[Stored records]
>>

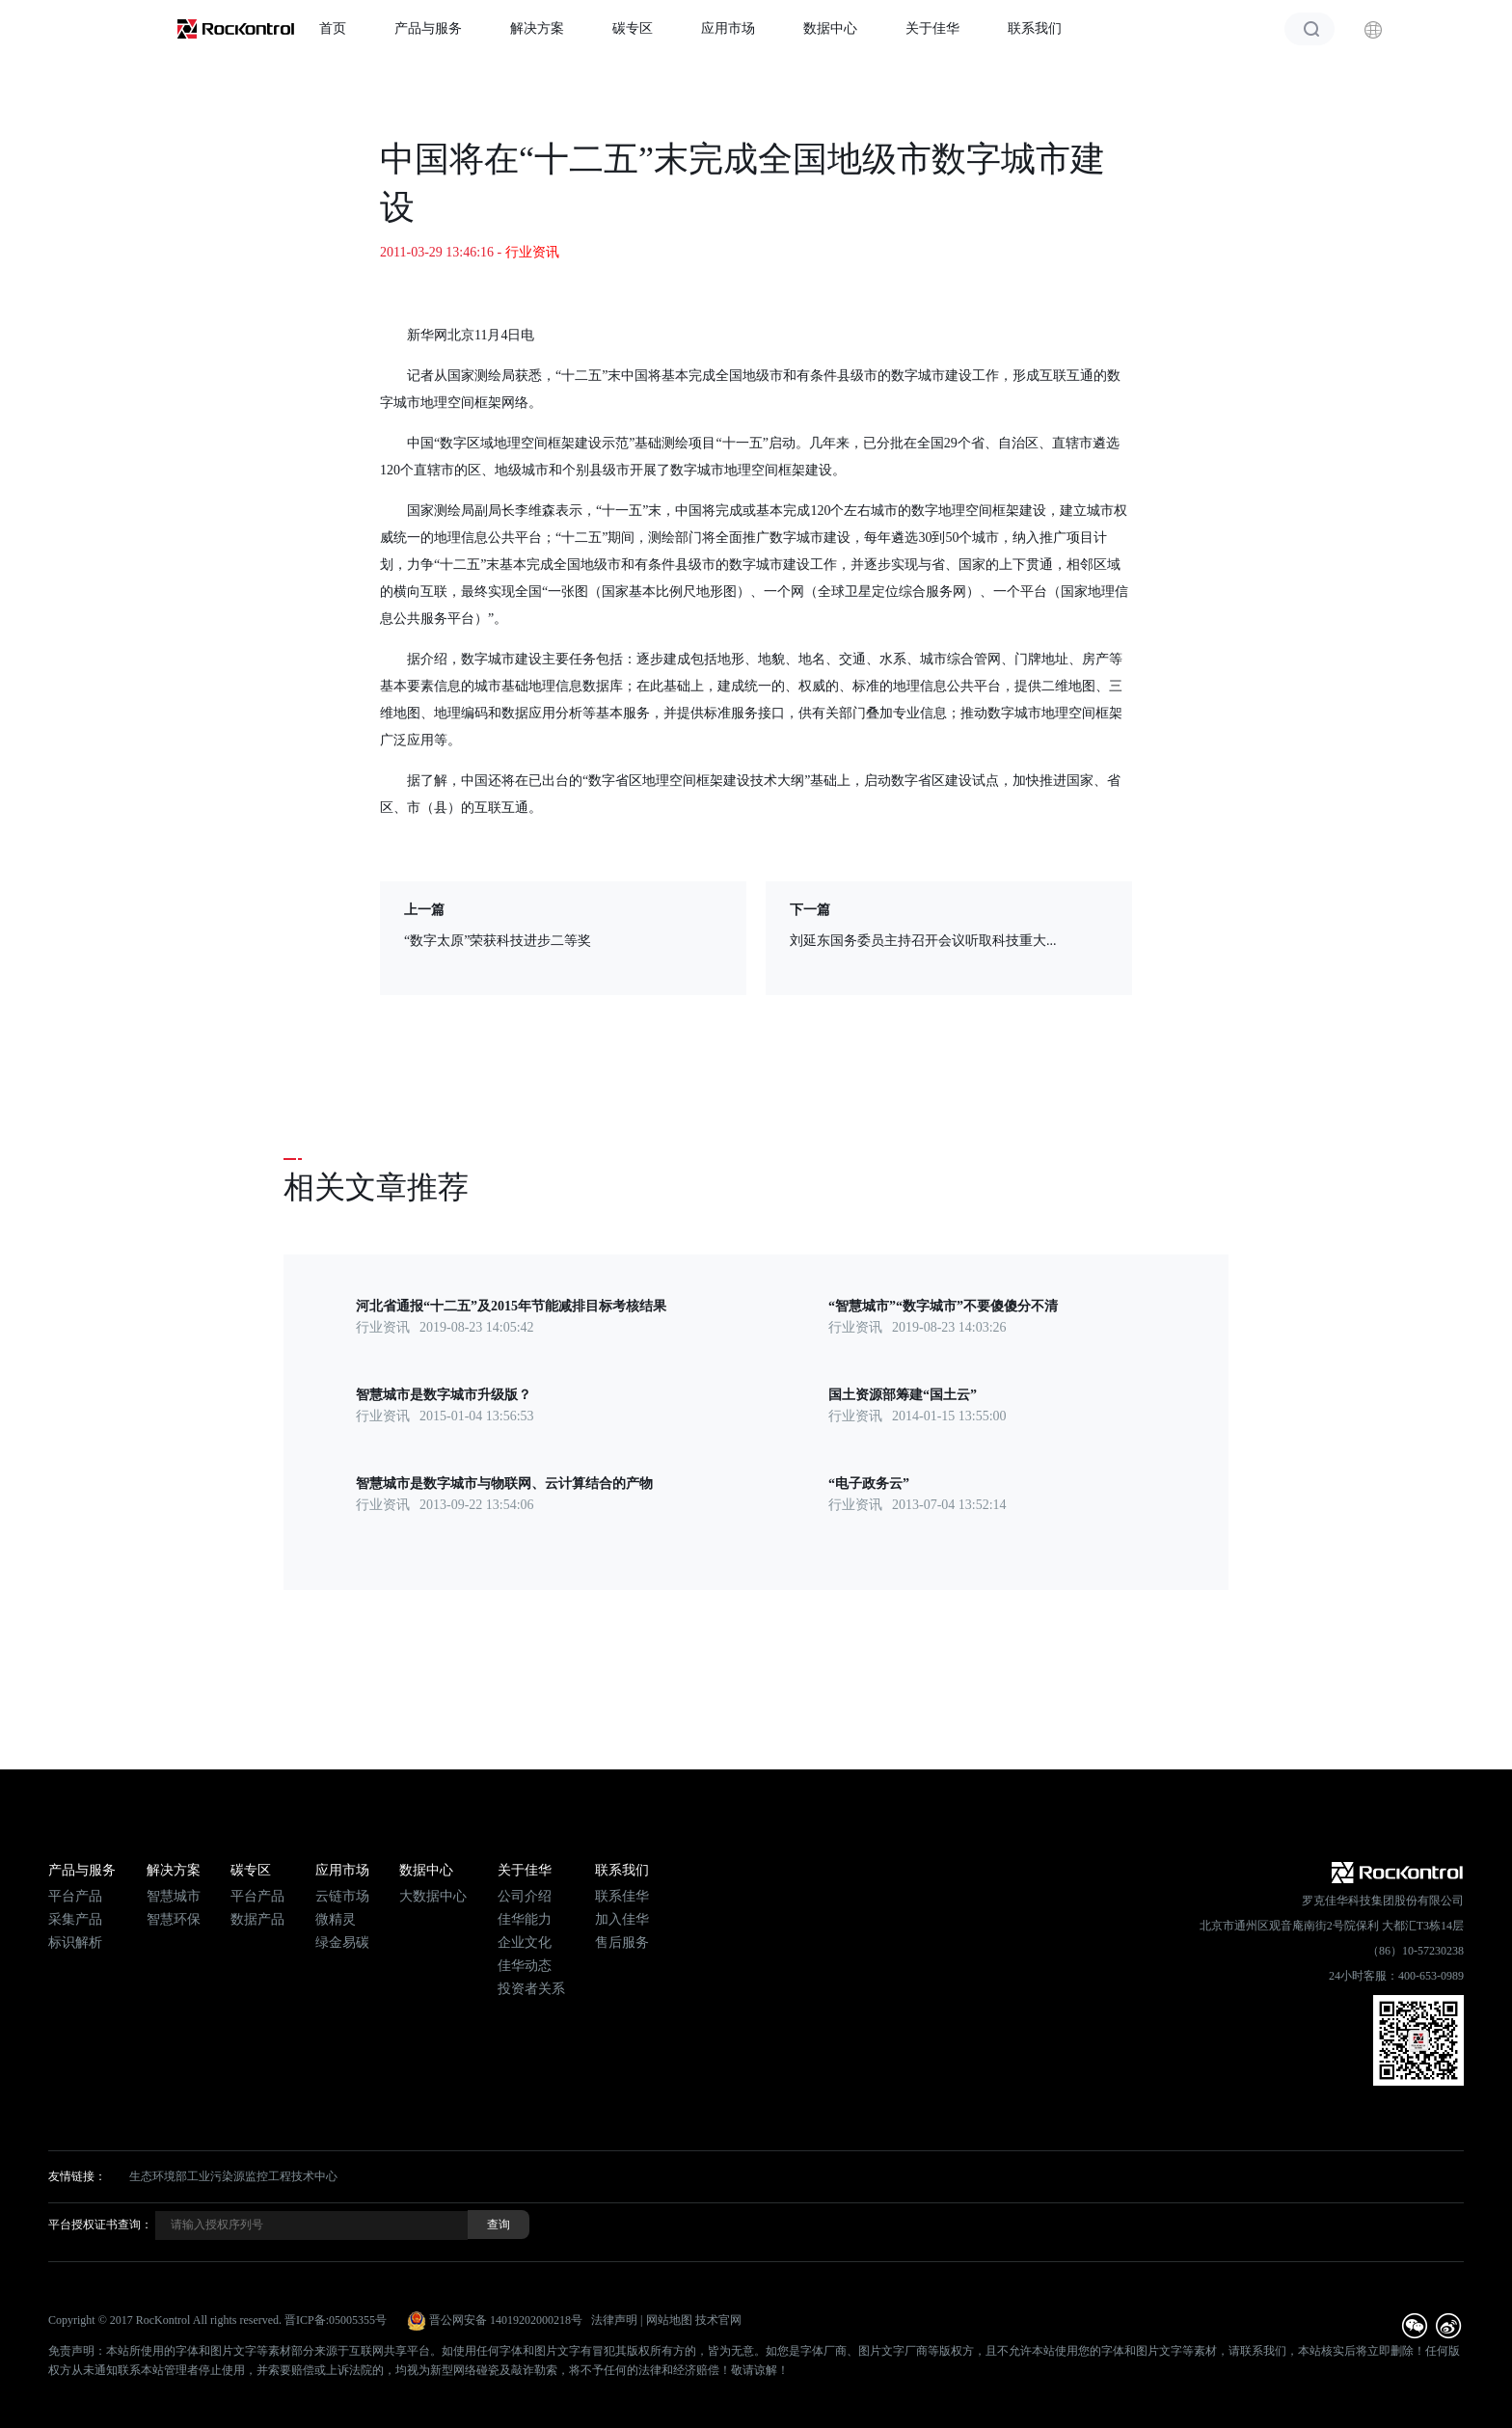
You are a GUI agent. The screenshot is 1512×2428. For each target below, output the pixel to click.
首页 (332, 28)
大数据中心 (433, 1896)
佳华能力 (525, 1919)
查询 (498, 2224)
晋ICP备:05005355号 (335, 2320)
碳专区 (632, 28)
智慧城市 (174, 1896)
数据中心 (830, 28)
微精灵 (335, 1919)
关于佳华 (932, 28)
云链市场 (342, 1896)
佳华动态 (525, 1965)
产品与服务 (428, 28)
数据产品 (257, 1919)
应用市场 (728, 28)
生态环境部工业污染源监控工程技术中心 (233, 2176)
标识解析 (75, 1942)
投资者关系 (531, 1989)
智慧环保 (174, 1919)
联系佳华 (622, 1896)
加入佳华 (622, 1919)
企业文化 (525, 1942)
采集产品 (75, 1919)
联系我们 (1035, 28)
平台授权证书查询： (100, 2224)
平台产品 (75, 1896)
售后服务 (622, 1942)
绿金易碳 (342, 1942)
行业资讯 (532, 252)
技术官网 (718, 2320)
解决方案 (537, 28)
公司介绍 (525, 1896)
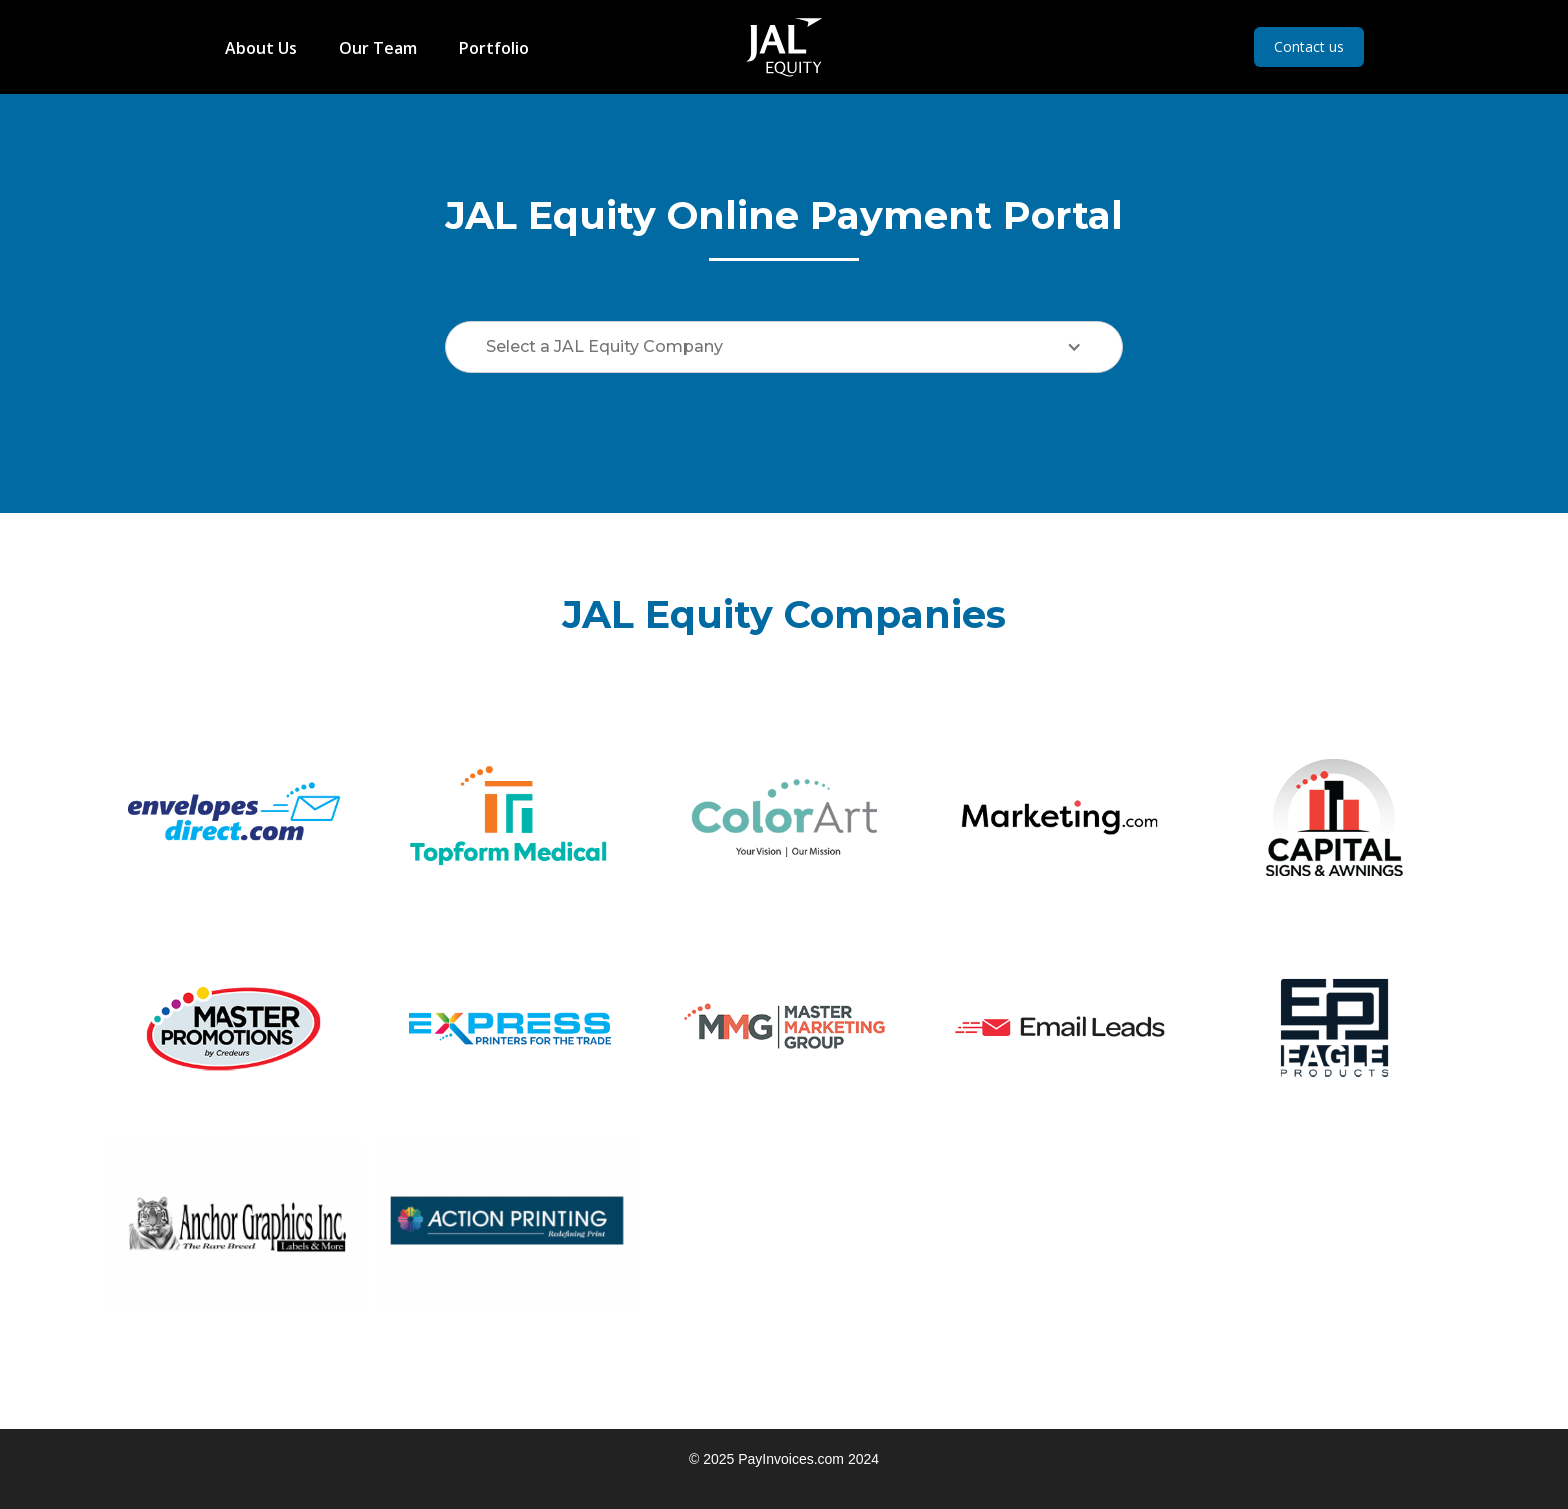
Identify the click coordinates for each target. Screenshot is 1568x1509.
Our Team (378, 48)
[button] (784, 347)
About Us (261, 48)
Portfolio (494, 48)
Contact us (1309, 46)
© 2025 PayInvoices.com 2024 (784, 1459)
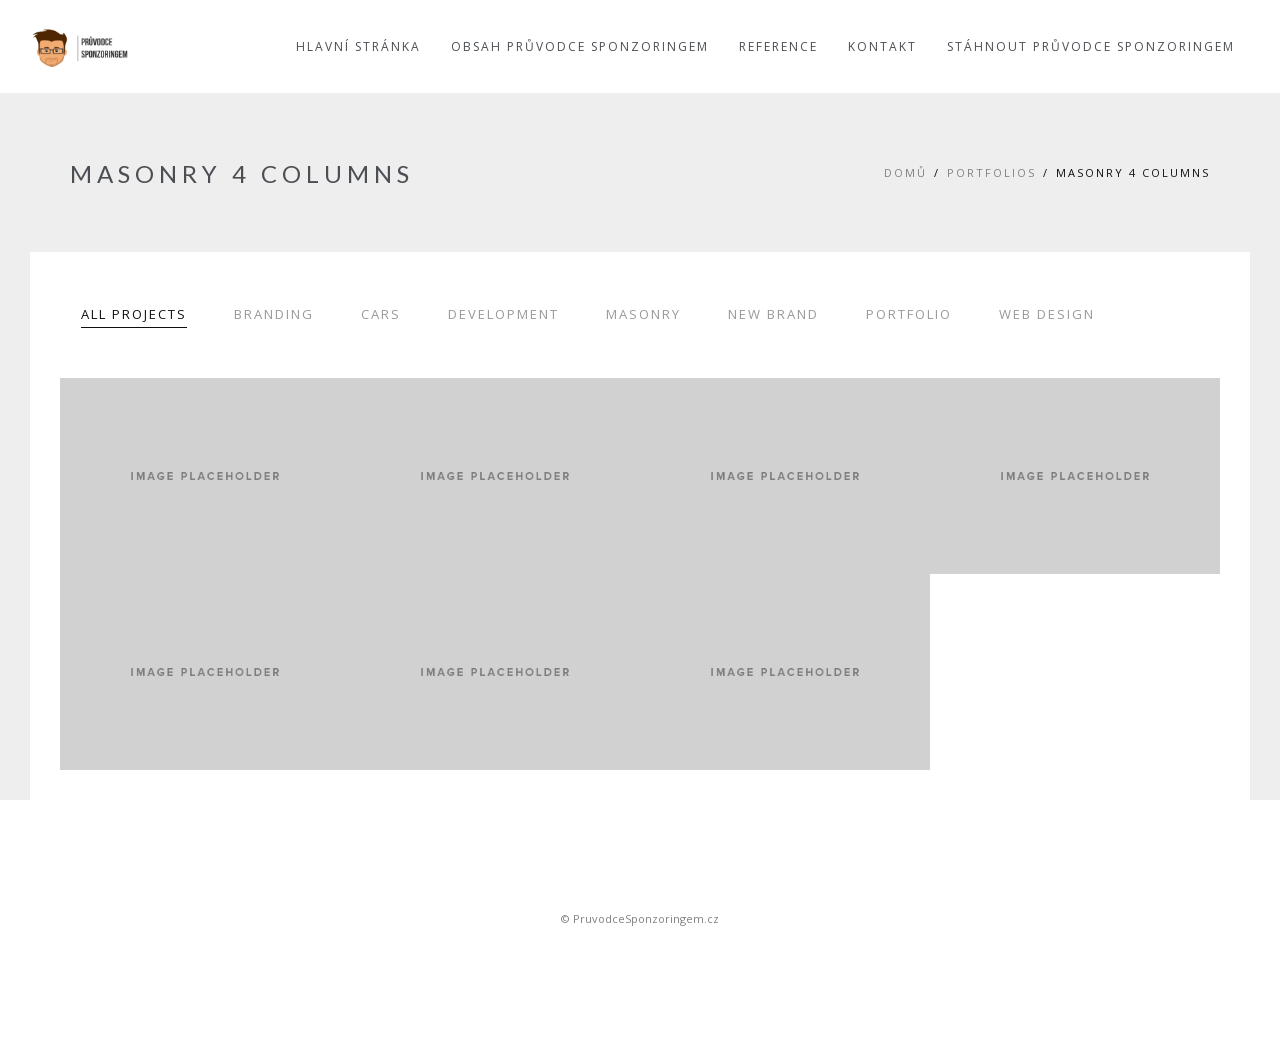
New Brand (773, 314)
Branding (274, 314)
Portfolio (909, 314)
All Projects (134, 314)
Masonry (643, 314)
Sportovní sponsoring (640, 953)
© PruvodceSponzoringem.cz (640, 918)
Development (503, 314)
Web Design (1047, 314)
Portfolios (991, 172)
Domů (905, 172)
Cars (381, 314)
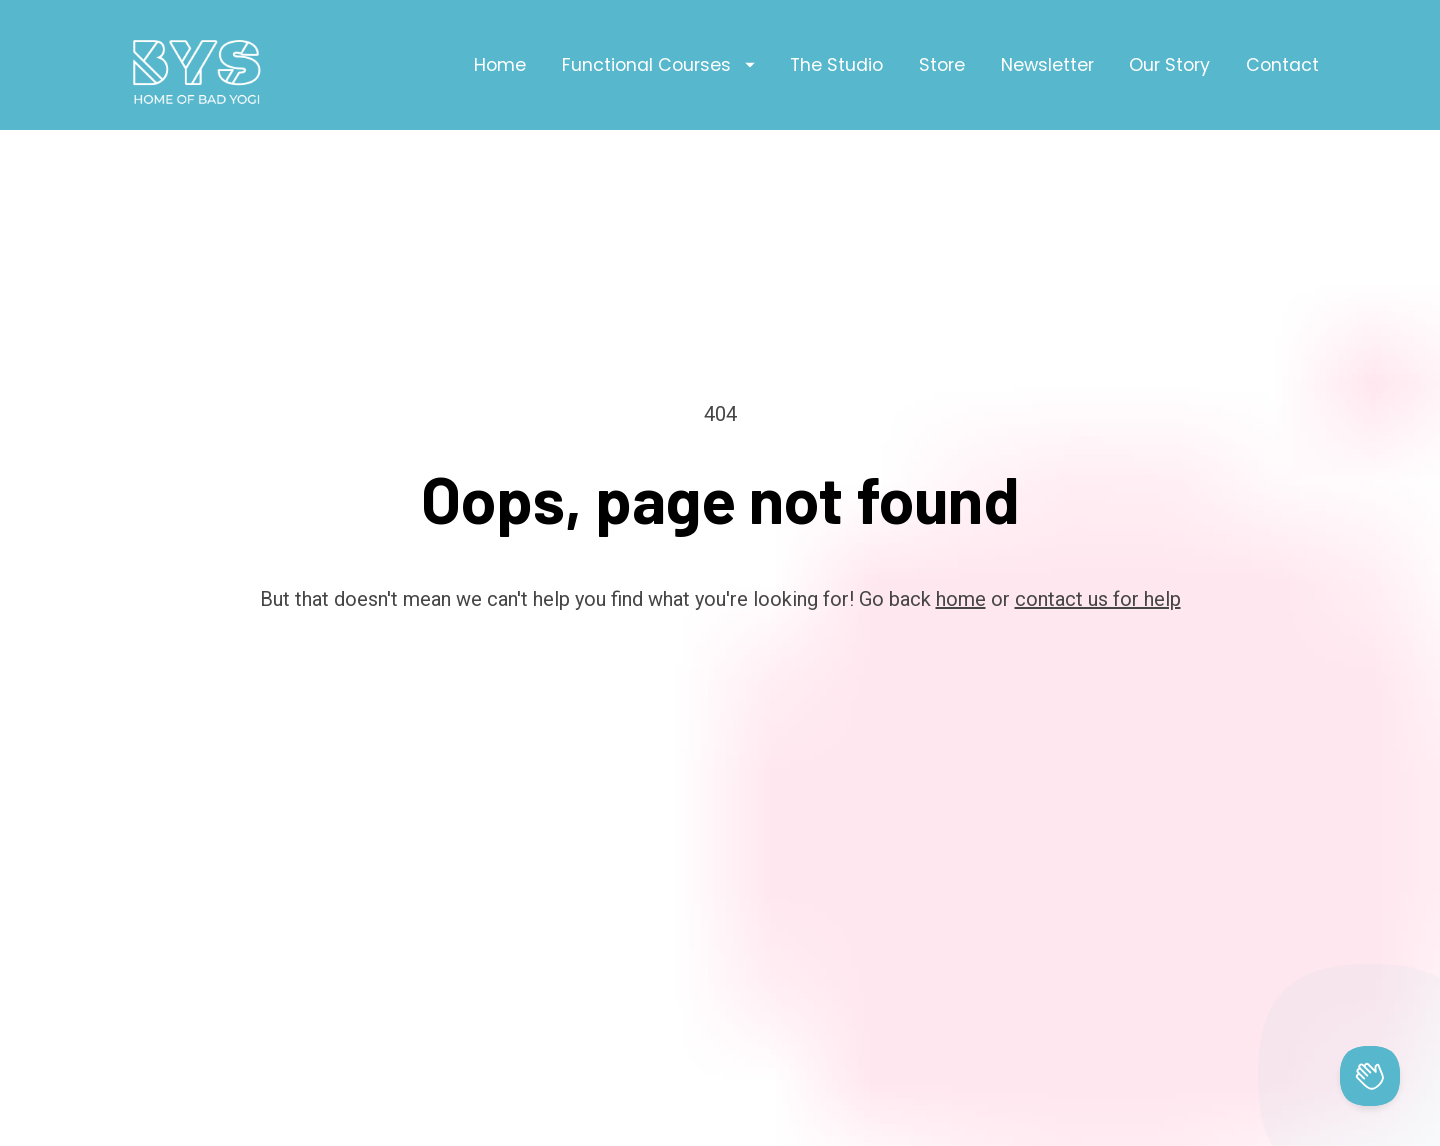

<<

Task objective ▸ Check the lines above and copy each one that includes "click".

Answer for this exercise ▸
You are a GUI agent. The screenshot is 1512×2428. For each target below, output the pixel to click.
Identify the click coordinates for each target. Screenshot is 1568x1509.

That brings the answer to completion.